> About this exercise
Write back every entry exactly as it reads, with the pictures left behind.

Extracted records
*** Begin section ***

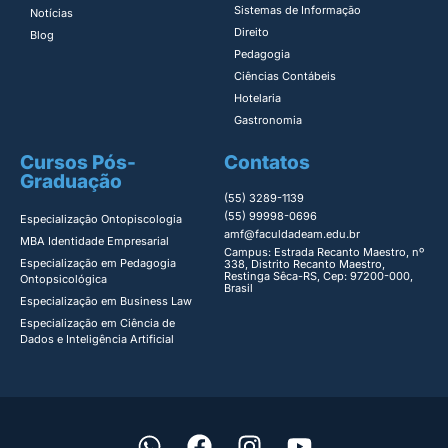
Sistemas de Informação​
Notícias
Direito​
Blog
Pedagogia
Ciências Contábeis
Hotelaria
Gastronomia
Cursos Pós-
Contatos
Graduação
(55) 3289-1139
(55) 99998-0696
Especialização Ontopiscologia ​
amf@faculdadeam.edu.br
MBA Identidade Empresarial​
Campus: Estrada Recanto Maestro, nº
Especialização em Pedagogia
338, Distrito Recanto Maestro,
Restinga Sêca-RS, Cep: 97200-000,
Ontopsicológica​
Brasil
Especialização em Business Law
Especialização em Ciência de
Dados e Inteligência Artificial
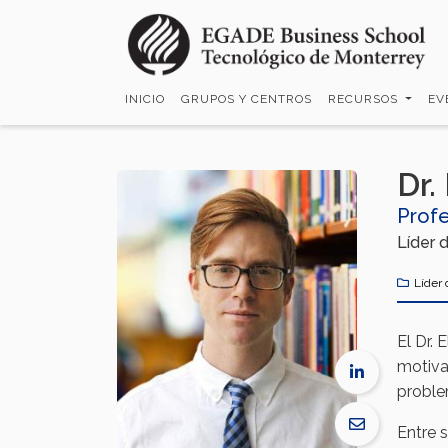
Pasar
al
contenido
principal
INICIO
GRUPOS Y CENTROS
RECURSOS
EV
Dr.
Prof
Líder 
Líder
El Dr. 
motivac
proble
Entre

*** End section ***

> Result of this exercise
Sistemas de Informação​
Notícias
Direito​
Blog
Pedagogia
Ciências Contábeis
Hotelaria
Gastronomia
Cursos Pós-
Contatos
Graduação
(55) 3289-1139
(55) 99998-0696
Especialização Ontopiscologia ​
amf@faculdadeam.edu.br
MBA Identidade Empresarial​
Campus: Estrada Recanto Maestro, nº
Especialização em Pedagogia
338, Distrito Recanto Maestro,
Restinga Sêca-RS, Cep: 97200-000,
Ontopsicológica​
Brasil
Especialização em Business Law
Especialização em Ciência de
Dados e Inteligência Artificial
Pasar
al
contenido
principal
INICIO
GRUPOS Y CENTROS
RECURSOS
EV
Dr.
Prof
Líder 
Líder
El Dr. 
motivac
proble
Entre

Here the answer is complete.